Satoshi Kon hinterliess uns zwar nur ein schmales Œuvre – aber nicht weniger als eine Revolution: Mit technischer Brillanz und kreativer Virtuosität setzte der Meister der Illusion neue Massstäbe in der Animation. Inspiriert durch Klassiker wie Brazil verschmolz er Realität und Fantasie zu einem filmischen Tanz aus Anmut und Präzision. Seine kraftvollen Animes, von Perfect Blue bis Paprika, richten sich in erster Linie an ein erwachsenes Publikum und fordern bewusst die Grenzen des Blicks heraus. Ob Darren Aronofsky oder die Crew von Spider-Man: Into the Spider-Verse – Satoshi Kon beeinflusst die Filmwelt bis heute. Wir laden zur Begegnung mit Kons Animatorin Aya Suzuki und zum Serienmarathon mit Paranoia Agent – ein Fest der Animation für alle! Der Filmemacher und Anime-Liebhaber Guillermo del Toro drückt es treffend aus: «Satoshi Kon erreicht ein einzigartiges Mass an Tiefe und bleibt dabei völlig zugänglich und fesselnd.» Kon, der japanische Animationsfilmemacher, fasziniert in seiner Karriere Fans, Kolleg:innen und Kritiker:innen gleichermassen. Sein Werk ist zwar schmal, aber erstaunlich vielfältig und einflussreich. Er stirbt 2010 im Alter von 46 Jahren an Bauchspeicheldrüsenkrebs, während er an seinem unvollendeten Projekt Dreaming Machine arbeitet.
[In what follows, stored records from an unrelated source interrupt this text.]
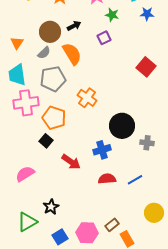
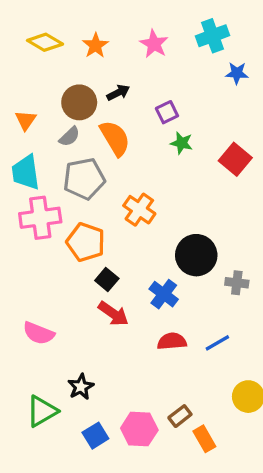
green star: (112, 15) -> (182, 143), moved
black square: (46, 141) -> (107, 280), moved
blue cross: (102, 150) -> (164, 294), turned -36
pink semicircle: (25, 174) -> (39, 333), turned -126

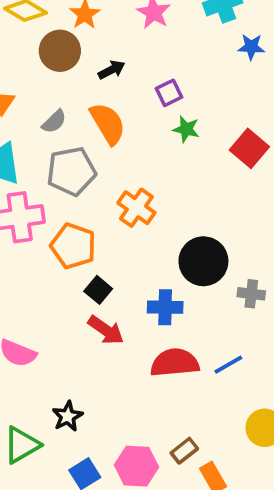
brown circle: (79, 102) -> (60, 51), moved
blue cross: (164, 294) -> (165, 307), turned -36
red semicircle: (172, 341) -> (175, 363), size x1.4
1997 gelingt Kon mit seinem Debüt, dem psychologischen Horrorthriller Perfect Blue, nicht nur der grosse Durchbruch als Regisseur, sondern er widerlegt auch gleich das Vorurteil, dass Animes nur für Kinder oder bestimmte Genres wie Fantasy oder Science-Fiction geeignet seien. Der wegweisende Film greift veränderte Realitätswahrnehmungen seiner Hauptfigur als wiederkehrendes Motiv auf und sollte prägend werden für sogenannte Mindgame-Movies, die ab den 2000er-Jahren in Hollywood immer beliebter wurden. Perfect Blue spielt in einer düsteren, beklemmenden urbanen Umgebung und erzählt die Geschichte der jungen Popsängerin Mima, die ihre Musikkarriere aufgibt, um Schauspielerin zu werden. Der Film verhandelt die Dualität von Realität und Illusion und nutzt dazu immer wieder Symbole wie Spiegel und Bildschirme.
Die visuellen Ähnlichkeiten zwischen Darren Aronofskys Black Swan (2010) und Perfect Blue sind frappierend – sei es in Bezug auf die Verwischung von Realität und Fantasie oder sei es die Fokussierung auf die Wahrnehmung der Hauptfiguren. Beide Filme behandeln Persönlichkeitsstörungen in Zusammenhang mit Ruhm und Identitätsverlust. Während Black Swan die harten Konkurrenzbedingungen beim Ballett und dem daraus resultierenden Leistungszwang als einzige Erklärung für die psychischen Probleme der Hauptfigur bereithält, geht Perfect Blue einen Schritt weiter. Der Film reflektiert nicht nur die Doppelrolle der Hauptfigur, sondern u. a. auch ihre sexuelle Identität und den Voyeurismus als Faktoren, die zu ihrer psychischen Instabilität beitragen. Aber auch der gesellschaftliche Druck, Erwartungshaltungen sowie die Entmenschlichung in einer von Image geprägten Unterhaltungsindustrie führen bei Mima zu einer gestörten Realitätswahrnehmung. Somit zeigt Perfect Blue den Zusammenbruch auf noch vielschichtigere Weise.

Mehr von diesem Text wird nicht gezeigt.